Twenty minutes earlier, moments after arriving at the no-frills nail bar after having sushi and a bottle of Riesling, Elin had gotten a panicked call from Terrence saying she had to come home immediately. One of the kids had a fever and he had no idea what to do. So Elin left, and since I’d already paid for her manicure, I opted for a pedicure, too. I’d just settled into the leather massage chair when my BlackBerry buzzed and I looked down to see a frantic email from one of my newer clients, Lonette, asking what to wear on a first date with a guy she’d just met at the gym.
I mentally drew an image of Lonette, a dark-haired, skittish accountant in her forties who’d won a set of sessions with me in a charity auction. Since my job as an image consultant was, admittedly, a little superficial—helping rich people buy more clothes—I didn’t mind occasionally offering advice for free. Besides, the question of what to wear on a first date was always my favourite. Lonette had just gone through a nasty divorce (was there any other kind?), and as a result had lost more than twenty pounds (being incredibly unhappy made most people either incredibly overweight or incredibly thin, and Lonette was the latter) so she was a fairly easy client.
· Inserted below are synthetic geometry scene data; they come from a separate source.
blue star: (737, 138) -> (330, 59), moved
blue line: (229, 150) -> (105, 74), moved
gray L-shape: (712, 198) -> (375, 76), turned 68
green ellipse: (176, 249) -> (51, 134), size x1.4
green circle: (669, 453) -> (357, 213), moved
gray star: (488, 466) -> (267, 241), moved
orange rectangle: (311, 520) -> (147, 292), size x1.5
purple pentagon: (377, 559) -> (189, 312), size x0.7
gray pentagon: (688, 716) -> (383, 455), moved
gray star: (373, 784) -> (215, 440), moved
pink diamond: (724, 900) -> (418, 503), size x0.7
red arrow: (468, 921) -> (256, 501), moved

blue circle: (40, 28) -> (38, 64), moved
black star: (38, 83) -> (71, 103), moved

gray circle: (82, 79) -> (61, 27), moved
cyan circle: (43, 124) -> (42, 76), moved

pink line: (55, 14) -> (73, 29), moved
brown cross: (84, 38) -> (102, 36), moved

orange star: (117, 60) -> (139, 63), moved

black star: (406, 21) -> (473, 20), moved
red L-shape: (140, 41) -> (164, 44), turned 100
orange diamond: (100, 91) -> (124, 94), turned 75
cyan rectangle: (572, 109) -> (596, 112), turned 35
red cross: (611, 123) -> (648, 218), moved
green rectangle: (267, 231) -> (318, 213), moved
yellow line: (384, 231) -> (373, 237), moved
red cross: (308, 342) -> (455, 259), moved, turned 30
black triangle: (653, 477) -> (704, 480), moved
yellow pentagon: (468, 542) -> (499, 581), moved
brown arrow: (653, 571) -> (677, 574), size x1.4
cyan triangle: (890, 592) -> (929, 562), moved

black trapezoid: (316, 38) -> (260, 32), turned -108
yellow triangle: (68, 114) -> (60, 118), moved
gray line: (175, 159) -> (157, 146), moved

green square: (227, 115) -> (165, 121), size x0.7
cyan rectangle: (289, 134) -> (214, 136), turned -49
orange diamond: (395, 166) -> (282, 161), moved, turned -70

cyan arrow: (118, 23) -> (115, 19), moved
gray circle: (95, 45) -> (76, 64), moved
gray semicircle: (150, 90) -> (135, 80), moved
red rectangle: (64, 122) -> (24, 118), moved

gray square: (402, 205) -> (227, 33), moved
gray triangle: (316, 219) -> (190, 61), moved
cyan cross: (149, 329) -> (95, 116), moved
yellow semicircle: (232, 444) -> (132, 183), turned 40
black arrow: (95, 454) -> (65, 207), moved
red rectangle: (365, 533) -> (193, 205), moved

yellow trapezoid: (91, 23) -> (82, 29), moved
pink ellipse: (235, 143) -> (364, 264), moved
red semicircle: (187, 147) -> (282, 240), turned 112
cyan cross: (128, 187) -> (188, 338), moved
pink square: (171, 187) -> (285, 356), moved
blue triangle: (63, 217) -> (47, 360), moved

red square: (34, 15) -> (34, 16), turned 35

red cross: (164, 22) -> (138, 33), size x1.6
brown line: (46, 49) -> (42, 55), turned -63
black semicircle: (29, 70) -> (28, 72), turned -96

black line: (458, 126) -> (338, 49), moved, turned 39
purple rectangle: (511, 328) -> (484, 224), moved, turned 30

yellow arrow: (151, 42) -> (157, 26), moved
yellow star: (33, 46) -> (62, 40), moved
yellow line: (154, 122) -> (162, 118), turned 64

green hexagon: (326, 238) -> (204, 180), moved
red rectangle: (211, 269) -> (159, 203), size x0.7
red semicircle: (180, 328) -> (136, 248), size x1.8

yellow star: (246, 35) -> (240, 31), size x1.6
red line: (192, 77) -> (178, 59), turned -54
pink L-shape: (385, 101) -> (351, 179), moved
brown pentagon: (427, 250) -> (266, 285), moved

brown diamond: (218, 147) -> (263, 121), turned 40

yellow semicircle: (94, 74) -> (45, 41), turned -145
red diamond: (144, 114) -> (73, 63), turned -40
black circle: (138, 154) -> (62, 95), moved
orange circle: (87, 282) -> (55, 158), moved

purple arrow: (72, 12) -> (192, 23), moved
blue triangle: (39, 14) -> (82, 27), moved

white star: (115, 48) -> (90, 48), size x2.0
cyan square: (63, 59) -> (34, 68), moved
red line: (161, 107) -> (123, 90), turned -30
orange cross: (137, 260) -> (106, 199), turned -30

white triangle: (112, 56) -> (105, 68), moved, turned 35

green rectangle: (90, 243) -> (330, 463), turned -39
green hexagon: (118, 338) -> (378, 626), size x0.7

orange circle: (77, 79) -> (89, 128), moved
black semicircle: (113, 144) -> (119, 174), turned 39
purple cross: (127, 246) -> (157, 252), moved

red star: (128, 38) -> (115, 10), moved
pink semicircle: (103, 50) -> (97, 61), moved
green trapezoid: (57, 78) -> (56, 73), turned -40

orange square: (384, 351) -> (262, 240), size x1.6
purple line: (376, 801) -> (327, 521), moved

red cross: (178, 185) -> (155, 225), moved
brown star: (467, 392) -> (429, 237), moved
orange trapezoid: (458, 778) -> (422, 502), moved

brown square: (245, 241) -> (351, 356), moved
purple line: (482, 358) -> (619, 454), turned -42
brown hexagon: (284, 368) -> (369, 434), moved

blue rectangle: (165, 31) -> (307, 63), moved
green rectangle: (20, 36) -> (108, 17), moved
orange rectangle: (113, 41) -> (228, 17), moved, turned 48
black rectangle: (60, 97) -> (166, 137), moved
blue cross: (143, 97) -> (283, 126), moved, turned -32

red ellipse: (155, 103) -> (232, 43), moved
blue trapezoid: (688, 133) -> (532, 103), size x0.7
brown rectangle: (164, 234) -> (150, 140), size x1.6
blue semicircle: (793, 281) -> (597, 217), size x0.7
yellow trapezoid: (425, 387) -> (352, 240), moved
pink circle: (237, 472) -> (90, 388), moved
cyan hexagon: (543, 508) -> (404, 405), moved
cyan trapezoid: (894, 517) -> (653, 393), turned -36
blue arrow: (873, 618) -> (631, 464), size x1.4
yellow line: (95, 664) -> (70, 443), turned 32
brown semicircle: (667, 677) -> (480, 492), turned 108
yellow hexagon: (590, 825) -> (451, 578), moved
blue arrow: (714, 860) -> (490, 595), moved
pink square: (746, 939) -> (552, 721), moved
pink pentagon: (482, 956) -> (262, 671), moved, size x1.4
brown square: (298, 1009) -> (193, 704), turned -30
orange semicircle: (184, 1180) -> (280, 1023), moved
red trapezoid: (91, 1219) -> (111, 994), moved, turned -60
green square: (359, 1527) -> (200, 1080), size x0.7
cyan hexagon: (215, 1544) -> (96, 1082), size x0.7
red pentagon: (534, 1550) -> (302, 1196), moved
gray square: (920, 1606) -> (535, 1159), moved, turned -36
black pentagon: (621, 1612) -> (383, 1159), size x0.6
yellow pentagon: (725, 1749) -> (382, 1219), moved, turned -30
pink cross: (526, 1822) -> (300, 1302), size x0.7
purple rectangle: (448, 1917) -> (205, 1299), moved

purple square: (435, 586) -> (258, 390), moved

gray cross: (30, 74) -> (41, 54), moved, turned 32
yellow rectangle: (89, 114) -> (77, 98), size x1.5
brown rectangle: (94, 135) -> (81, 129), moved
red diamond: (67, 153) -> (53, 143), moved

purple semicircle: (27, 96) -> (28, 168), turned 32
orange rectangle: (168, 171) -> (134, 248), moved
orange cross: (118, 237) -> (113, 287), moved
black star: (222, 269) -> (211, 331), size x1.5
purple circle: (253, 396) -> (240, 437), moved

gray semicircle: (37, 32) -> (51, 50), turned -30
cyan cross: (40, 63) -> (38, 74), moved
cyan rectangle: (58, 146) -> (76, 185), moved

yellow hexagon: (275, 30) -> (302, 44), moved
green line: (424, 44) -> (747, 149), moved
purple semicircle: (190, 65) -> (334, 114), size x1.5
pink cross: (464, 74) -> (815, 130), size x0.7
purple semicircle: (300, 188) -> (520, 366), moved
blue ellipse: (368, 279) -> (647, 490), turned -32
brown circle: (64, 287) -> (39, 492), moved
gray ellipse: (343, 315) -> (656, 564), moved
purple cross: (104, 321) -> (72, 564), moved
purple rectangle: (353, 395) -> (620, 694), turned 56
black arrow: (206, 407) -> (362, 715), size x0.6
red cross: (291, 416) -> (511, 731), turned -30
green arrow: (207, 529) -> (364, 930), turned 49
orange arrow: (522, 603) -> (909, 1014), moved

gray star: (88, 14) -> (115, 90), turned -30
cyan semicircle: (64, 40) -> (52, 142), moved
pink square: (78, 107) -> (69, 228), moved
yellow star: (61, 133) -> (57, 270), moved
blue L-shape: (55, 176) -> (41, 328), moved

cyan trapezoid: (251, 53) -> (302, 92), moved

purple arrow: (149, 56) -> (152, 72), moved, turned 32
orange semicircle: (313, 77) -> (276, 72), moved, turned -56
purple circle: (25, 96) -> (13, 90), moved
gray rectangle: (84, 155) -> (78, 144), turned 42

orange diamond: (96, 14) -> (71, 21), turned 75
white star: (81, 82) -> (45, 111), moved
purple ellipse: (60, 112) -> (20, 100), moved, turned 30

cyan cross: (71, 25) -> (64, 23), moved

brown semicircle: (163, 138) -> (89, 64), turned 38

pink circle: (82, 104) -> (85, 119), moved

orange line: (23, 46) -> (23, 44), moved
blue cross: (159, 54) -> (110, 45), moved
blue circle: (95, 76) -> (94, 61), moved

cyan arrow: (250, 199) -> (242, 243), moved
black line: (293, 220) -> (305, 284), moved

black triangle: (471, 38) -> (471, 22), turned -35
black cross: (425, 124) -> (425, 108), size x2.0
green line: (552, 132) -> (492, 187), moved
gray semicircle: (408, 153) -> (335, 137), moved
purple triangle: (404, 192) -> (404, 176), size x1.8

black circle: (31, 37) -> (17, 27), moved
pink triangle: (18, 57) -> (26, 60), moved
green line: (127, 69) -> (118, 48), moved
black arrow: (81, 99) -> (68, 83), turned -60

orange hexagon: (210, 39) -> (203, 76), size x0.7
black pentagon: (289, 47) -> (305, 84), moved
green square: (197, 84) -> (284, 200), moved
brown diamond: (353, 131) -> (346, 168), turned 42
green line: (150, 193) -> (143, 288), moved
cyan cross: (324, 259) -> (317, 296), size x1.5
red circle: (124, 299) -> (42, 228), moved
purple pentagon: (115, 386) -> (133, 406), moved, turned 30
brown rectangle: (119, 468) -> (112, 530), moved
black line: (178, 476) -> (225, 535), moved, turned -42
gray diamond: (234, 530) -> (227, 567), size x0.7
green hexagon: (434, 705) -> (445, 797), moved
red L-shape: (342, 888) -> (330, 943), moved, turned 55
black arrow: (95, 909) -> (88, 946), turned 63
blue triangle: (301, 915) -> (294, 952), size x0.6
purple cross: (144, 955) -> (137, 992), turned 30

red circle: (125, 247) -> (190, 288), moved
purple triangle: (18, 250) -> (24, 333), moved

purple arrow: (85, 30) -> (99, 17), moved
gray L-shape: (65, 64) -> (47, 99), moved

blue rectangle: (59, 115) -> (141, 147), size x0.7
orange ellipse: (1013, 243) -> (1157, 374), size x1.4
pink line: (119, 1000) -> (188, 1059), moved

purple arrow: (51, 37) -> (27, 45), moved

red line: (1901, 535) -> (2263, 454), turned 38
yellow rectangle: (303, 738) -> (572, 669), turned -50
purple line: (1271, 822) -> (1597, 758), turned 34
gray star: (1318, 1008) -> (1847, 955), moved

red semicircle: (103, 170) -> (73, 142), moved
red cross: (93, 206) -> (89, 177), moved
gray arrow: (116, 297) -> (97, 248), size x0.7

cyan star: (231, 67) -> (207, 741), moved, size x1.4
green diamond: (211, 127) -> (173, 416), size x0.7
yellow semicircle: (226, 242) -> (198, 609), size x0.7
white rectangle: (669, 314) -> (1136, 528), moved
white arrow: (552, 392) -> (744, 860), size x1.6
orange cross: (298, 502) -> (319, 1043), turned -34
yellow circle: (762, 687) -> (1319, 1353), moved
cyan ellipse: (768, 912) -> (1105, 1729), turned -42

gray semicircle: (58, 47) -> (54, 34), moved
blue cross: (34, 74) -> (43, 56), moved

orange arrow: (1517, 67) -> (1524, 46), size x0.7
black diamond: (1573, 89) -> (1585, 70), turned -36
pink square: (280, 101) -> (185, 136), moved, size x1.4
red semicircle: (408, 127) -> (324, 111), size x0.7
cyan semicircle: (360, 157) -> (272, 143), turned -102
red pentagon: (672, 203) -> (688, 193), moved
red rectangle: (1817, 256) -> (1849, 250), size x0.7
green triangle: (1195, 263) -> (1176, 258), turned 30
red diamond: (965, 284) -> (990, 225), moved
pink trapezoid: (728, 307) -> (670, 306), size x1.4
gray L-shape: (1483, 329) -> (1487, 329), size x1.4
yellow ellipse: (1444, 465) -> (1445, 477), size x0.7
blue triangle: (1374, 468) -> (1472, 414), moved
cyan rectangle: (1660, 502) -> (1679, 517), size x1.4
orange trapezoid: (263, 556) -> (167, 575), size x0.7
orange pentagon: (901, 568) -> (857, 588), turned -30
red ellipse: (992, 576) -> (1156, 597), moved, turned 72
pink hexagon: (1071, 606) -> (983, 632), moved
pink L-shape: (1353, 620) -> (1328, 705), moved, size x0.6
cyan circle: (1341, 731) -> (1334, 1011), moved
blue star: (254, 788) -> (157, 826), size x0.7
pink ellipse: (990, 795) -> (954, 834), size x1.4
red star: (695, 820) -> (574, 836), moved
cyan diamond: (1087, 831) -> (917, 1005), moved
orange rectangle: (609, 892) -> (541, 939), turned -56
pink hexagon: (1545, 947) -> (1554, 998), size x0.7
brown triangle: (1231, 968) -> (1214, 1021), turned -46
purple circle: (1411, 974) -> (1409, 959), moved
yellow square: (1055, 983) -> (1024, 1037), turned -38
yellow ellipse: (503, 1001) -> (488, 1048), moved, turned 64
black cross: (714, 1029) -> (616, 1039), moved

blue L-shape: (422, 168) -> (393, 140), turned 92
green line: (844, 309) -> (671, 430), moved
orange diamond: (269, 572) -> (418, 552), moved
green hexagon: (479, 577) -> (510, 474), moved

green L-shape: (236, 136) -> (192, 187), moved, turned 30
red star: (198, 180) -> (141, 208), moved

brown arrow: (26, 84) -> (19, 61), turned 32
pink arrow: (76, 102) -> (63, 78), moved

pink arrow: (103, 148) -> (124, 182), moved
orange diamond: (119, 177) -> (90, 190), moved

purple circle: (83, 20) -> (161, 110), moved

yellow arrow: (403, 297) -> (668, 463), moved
I texted her back to get more info on the date: when, where, who was the guy (age, occupation, likes, dislikes), then mentally went through her wardrobe, finally deciding on a pair of wide-legged, high-waisted dark denim trousers, a slinky, grey-pink sleeveless top, black kitten heels, black leather bucket bag, hair left to air-dry to maximize her natural waves and creamy-taupe and pink makeup. I was just scrolling through the rest of my emails when the girl two seats over from me asked the girl beside me if her sister was still dating that guy on the Blue Jays.
I never understood the appeal of pro sports players. Weren’t they all cheaters?
“No. Apparently she wasn’t the only girl getting to third base with him,” the Sister, who had an enviable British accent, replied, then laughed at her own joke. See? I thought. “Now she’s fixated on some married guy she works with. She actually just texted me to say she’s hooking up with him tonight. Honestly, she has no shame. The only thing that girl cares about is money.”
“So what does he do?”
“Investment banker at Feldman Davis.”
Oh my God. Parker worked at Feldman Davis. I shifted in my chair so I could catch the names of this scandalous couple and report back to Parker in case he knew them. Gossip was always more thrilling when you knew the guilty parties.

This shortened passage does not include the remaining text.